I came today to talk about the end of a quest. Since I left Ann Arbor in the late '90s, I've been looking for the Holy Grail in the form of a full pint glass.
Bell's Beer is brewed in Kalamazoo, Michigan. I started drinking it around or just before I turned 21. It was the time that you make a transition from pounding cans of Natural Light just to get really wasted to drinking good booze just to get really wasted. But Bell's is a great beer in its own right. The Brooklyn Brewery makes some nice stuff, I'm always happy with an IPA, and Loreley's beer garden has turned me on to German beer. But Bell's is different and better. It has a kind of texture and complexity. Not too sweet, not too bitter -- everything is just right. Oberon goes down like lemonade, and its Amber Ale makes Bass seem like MGD.
My parents know what I like. When I go back to their house, a couple dozen bottles are waiting. A friend from Chicago outdid himself by bringing a six-pack of Oberon on his flight to New York. During my wilderness years in Boston and my 3 1/2 years in New York, my search for Bell's turned me into a half-assed Ponce De Leon: Any beer is great, but I'm not going to be totally content until I find the half-barrel of youth.
Two weeks ago, we struck the motherlode.
Professor Thom's is a decent enough sports bar on the west side of Second Avenue, just below 14th Street. It's a little too bright, a little too heavy with the NYU crowd, and on principle, anyplace where the guy who checks your ID looks too badass loses half a grade. Notwithstanding the decent if unremarkable atmosphere, Professor Thom's is beer's gift to New York.

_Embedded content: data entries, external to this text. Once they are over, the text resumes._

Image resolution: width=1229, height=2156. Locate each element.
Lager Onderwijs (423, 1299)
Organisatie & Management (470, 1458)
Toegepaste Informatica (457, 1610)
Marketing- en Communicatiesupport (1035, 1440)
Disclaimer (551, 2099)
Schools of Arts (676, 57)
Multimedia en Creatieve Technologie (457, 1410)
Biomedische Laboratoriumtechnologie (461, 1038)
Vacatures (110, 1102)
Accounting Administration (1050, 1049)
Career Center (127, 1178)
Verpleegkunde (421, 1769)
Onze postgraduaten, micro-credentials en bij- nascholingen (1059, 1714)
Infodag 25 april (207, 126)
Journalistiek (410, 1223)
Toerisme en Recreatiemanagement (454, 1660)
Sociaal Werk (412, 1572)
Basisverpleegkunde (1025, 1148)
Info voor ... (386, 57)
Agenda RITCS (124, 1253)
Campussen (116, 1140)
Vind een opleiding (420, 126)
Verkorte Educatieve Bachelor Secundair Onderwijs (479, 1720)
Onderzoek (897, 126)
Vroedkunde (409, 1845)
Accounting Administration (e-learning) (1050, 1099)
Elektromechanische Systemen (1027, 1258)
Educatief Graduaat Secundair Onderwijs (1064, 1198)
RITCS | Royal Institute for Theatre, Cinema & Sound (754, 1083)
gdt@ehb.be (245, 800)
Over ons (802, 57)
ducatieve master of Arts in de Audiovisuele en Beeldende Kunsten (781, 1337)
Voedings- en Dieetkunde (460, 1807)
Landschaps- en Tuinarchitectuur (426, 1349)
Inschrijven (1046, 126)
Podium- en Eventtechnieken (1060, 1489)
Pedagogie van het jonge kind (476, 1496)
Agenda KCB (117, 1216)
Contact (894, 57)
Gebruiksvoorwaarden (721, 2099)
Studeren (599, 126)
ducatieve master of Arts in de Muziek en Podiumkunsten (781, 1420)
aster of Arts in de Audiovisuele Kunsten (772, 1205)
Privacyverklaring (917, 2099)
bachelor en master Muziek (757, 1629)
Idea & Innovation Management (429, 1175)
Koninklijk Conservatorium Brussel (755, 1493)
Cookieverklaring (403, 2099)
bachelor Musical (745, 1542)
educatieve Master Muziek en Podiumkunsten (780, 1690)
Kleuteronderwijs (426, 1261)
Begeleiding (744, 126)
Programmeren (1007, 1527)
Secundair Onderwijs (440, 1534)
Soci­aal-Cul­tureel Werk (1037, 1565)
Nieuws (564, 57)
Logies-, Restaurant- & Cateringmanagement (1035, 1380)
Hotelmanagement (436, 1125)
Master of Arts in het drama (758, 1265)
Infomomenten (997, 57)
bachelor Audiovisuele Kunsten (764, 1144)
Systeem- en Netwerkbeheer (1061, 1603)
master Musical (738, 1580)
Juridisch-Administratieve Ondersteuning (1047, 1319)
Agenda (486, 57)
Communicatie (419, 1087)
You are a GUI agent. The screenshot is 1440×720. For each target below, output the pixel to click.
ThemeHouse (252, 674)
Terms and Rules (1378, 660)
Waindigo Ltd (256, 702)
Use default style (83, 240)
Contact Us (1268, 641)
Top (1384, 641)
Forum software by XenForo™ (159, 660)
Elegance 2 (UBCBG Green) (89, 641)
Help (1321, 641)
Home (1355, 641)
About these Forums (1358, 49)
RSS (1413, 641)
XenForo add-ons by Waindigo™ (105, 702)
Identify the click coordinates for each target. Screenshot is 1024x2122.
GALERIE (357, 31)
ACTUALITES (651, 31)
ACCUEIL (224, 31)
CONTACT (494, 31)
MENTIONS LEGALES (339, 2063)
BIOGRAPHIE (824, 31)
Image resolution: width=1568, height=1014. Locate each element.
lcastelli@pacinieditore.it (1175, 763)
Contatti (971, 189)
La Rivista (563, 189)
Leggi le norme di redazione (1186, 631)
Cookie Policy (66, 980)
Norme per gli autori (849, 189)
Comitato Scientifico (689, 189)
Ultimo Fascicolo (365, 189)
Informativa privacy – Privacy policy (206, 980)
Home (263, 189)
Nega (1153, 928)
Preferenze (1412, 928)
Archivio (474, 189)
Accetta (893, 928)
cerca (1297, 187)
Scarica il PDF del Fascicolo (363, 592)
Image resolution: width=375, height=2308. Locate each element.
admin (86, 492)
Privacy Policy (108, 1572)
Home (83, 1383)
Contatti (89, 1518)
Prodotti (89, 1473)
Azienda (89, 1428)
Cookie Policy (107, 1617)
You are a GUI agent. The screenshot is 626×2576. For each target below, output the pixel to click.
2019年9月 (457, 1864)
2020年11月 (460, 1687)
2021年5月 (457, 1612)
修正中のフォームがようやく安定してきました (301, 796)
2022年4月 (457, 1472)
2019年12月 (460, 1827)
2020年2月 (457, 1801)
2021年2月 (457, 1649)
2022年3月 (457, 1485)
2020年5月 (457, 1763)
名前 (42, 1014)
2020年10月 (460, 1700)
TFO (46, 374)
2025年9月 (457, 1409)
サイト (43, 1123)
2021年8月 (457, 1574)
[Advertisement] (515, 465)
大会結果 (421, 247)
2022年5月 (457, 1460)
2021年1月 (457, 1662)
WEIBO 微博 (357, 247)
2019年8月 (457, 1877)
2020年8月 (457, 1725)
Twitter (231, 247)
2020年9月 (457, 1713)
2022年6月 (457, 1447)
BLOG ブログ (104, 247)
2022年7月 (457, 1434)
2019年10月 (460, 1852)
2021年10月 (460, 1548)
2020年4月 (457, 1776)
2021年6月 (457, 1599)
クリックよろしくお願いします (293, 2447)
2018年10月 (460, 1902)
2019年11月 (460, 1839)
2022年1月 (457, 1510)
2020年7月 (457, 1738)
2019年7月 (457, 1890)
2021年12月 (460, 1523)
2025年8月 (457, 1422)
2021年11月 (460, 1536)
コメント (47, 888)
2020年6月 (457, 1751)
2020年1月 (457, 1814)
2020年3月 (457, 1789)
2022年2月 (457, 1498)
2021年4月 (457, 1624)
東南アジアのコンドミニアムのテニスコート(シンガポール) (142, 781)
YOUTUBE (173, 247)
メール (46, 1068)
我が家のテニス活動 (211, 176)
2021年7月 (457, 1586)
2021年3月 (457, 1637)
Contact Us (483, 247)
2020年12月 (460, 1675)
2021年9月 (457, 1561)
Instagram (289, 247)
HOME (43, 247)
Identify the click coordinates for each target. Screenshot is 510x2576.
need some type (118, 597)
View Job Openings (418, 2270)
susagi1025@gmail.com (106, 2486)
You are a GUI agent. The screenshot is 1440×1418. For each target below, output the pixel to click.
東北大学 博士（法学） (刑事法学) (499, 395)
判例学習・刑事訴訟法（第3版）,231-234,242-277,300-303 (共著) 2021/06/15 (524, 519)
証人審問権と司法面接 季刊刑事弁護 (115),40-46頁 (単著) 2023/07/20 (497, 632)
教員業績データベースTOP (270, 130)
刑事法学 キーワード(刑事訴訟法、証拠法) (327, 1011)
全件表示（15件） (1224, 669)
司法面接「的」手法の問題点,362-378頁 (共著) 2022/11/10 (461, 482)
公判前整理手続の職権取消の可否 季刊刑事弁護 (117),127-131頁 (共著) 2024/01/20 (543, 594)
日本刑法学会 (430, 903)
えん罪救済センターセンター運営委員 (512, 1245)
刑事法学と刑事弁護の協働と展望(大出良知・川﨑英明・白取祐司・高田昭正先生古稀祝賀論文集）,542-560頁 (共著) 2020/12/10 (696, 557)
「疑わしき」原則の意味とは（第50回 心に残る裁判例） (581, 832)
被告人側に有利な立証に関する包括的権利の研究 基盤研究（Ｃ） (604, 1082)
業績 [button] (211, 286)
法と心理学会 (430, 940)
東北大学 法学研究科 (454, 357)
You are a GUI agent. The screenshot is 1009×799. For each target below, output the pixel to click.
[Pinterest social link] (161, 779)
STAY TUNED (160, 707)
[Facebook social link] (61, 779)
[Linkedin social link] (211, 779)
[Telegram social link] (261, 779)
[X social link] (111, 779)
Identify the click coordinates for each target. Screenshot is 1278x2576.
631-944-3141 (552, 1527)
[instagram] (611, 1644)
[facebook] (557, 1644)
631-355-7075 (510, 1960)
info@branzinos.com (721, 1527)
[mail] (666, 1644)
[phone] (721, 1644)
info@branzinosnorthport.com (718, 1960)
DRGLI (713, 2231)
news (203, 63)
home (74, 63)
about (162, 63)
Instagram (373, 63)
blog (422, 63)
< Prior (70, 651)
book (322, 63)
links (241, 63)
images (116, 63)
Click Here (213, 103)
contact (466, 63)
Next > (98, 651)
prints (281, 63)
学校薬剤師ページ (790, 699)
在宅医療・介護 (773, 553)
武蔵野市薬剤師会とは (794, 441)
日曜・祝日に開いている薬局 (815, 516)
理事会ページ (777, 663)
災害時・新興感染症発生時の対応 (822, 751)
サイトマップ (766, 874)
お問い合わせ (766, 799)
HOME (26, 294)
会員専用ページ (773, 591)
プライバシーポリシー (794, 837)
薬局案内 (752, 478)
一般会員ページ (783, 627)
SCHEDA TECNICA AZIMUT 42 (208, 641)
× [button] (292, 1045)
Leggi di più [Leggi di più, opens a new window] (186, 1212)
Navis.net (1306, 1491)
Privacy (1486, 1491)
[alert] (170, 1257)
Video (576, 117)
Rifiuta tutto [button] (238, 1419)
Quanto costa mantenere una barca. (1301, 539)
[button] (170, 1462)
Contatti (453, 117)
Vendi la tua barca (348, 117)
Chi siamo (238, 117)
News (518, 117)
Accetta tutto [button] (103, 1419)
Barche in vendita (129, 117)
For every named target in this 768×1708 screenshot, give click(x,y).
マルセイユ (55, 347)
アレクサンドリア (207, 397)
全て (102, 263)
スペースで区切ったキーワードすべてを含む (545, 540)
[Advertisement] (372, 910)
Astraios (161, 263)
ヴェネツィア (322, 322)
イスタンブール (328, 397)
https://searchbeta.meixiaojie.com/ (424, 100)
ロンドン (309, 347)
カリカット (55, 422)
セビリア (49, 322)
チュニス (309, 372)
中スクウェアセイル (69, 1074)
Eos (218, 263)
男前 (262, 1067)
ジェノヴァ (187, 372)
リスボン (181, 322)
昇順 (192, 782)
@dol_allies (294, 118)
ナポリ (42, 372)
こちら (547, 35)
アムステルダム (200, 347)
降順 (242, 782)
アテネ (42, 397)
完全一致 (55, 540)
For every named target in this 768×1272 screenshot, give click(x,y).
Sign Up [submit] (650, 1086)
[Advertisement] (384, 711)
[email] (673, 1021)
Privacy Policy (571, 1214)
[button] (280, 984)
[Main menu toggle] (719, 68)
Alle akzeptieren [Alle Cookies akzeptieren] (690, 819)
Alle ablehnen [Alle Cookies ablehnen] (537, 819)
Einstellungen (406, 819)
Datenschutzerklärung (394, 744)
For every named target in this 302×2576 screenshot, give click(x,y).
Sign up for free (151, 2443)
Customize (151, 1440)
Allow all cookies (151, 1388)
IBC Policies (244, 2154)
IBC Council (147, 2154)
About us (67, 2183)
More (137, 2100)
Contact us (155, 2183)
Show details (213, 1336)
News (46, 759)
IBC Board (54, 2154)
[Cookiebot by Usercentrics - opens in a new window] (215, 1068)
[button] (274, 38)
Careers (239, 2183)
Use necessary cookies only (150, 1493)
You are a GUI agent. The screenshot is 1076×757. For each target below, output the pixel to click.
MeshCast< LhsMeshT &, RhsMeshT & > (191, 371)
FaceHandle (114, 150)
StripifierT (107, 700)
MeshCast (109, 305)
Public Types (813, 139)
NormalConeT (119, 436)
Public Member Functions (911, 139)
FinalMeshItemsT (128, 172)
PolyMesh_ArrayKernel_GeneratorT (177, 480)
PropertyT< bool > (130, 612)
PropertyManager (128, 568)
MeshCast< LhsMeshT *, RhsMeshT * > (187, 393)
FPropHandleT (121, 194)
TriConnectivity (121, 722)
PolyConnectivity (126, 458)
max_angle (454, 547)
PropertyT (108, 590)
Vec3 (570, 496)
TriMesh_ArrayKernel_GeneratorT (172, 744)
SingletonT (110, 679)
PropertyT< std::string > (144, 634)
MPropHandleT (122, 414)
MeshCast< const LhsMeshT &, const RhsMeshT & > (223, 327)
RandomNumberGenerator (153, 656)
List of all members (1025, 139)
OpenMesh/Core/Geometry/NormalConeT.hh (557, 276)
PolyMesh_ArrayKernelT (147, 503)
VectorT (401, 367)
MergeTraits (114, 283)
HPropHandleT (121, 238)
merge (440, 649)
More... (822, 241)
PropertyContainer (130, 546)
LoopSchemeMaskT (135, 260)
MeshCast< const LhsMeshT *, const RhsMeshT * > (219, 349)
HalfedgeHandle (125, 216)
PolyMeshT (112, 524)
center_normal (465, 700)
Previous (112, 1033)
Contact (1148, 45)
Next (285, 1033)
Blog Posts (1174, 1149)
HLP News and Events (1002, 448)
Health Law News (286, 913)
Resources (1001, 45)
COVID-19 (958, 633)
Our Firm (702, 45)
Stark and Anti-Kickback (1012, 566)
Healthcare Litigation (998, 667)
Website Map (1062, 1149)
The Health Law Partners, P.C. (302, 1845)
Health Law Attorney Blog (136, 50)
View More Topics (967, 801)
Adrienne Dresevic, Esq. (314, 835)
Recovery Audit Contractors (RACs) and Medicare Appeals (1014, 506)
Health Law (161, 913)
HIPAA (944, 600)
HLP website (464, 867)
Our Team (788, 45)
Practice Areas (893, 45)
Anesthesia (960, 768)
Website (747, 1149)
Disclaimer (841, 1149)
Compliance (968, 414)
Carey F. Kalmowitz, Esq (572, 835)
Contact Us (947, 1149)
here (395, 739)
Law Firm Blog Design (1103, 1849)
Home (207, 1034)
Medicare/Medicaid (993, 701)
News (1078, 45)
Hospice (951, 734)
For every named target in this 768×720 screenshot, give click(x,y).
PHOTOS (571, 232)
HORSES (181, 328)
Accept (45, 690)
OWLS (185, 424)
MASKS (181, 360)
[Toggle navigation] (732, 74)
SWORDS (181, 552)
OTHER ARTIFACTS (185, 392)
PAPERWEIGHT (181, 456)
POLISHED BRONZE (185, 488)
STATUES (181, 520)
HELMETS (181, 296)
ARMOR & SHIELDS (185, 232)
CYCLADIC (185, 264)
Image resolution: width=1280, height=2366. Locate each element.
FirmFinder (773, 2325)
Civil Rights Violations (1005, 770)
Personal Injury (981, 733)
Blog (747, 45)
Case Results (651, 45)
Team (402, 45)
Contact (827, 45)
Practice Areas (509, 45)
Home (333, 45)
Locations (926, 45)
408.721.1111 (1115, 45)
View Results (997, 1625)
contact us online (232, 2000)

Professor Thom's serves Bell's.
Word spread fast among my friends. A friend who lives in Astoria just trekked there on three consecutive nights. Another has been there three times in 10 days. By the time I showed up for a birthday party on Saturday, the keg of Bell's Amber had been tapped dry.
But the bar is serious about Bell's. Not yet distributed in New York, someone from the staff drives to Philly to buy the kegs. While it was disappointing that the Bell's kegs were empty on Saturday, I soldiered on by lobbing paper wads and dancing with a hockey stick. I've been going without for almost seven years, so one more weekend is fine. If I'm not going to win Powerball or see Michigan nab another national championship, having Bell's in New York is the next best thing.